-------- DATASET RECORDS

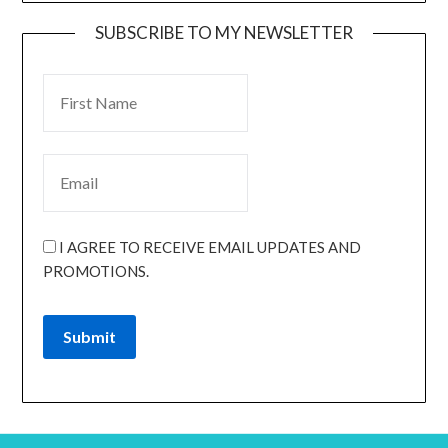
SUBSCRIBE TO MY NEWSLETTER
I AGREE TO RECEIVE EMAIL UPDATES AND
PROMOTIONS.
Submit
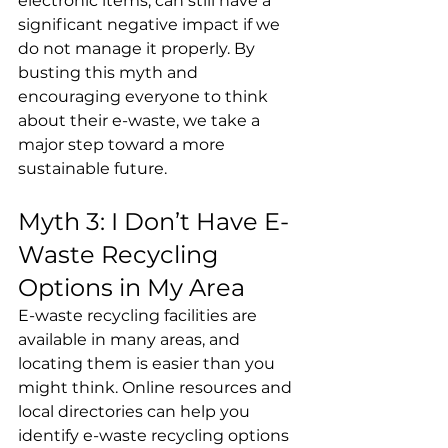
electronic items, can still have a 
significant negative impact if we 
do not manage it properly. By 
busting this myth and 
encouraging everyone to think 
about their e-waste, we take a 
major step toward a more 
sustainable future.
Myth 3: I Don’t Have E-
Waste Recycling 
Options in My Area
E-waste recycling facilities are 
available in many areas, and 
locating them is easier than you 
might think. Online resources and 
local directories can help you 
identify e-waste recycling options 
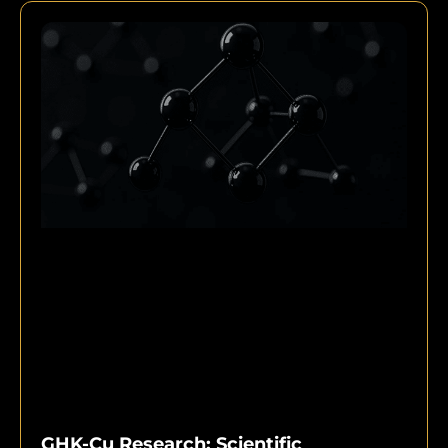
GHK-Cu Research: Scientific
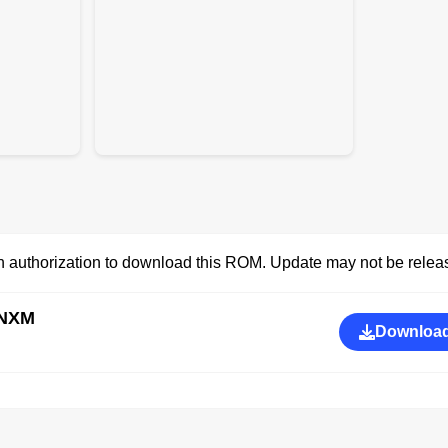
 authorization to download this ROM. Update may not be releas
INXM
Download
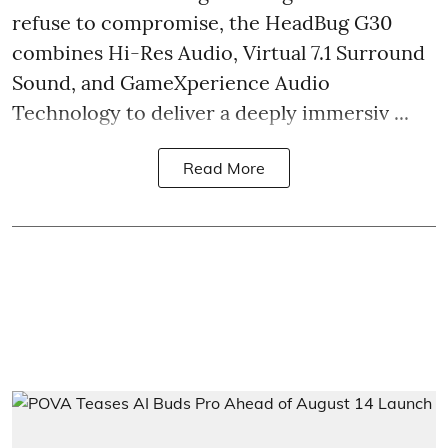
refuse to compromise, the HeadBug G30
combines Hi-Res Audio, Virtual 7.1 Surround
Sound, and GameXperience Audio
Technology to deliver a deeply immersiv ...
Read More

----------------
-------- DATASET RECORDS

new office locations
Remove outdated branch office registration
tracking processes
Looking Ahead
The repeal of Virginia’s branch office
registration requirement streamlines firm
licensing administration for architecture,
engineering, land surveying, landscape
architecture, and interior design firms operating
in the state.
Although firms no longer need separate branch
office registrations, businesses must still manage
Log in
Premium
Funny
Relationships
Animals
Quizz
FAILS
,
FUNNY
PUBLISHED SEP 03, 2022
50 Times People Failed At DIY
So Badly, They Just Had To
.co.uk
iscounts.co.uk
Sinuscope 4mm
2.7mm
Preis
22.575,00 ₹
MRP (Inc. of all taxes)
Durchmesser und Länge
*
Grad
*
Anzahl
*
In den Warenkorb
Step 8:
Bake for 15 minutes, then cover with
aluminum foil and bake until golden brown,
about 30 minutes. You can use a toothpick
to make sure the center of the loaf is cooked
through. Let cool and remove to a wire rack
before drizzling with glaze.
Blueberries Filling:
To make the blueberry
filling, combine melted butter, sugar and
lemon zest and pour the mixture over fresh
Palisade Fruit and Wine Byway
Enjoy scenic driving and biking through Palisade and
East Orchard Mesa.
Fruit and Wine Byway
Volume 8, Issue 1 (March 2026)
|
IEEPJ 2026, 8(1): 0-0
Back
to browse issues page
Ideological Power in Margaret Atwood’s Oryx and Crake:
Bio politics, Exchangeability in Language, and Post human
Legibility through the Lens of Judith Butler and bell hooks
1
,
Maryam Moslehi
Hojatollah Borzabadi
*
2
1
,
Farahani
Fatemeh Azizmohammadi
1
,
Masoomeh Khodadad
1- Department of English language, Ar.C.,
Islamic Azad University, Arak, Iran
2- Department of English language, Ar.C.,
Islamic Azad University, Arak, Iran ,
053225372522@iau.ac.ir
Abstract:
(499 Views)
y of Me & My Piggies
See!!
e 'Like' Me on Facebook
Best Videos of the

----------------

§ **DIRECTIONS**
Starting from the records above, copy each line where the string "manage" is found.

§ **ANSWER BOX**
do not manage it properly. By 
office registrations, businesses must still manage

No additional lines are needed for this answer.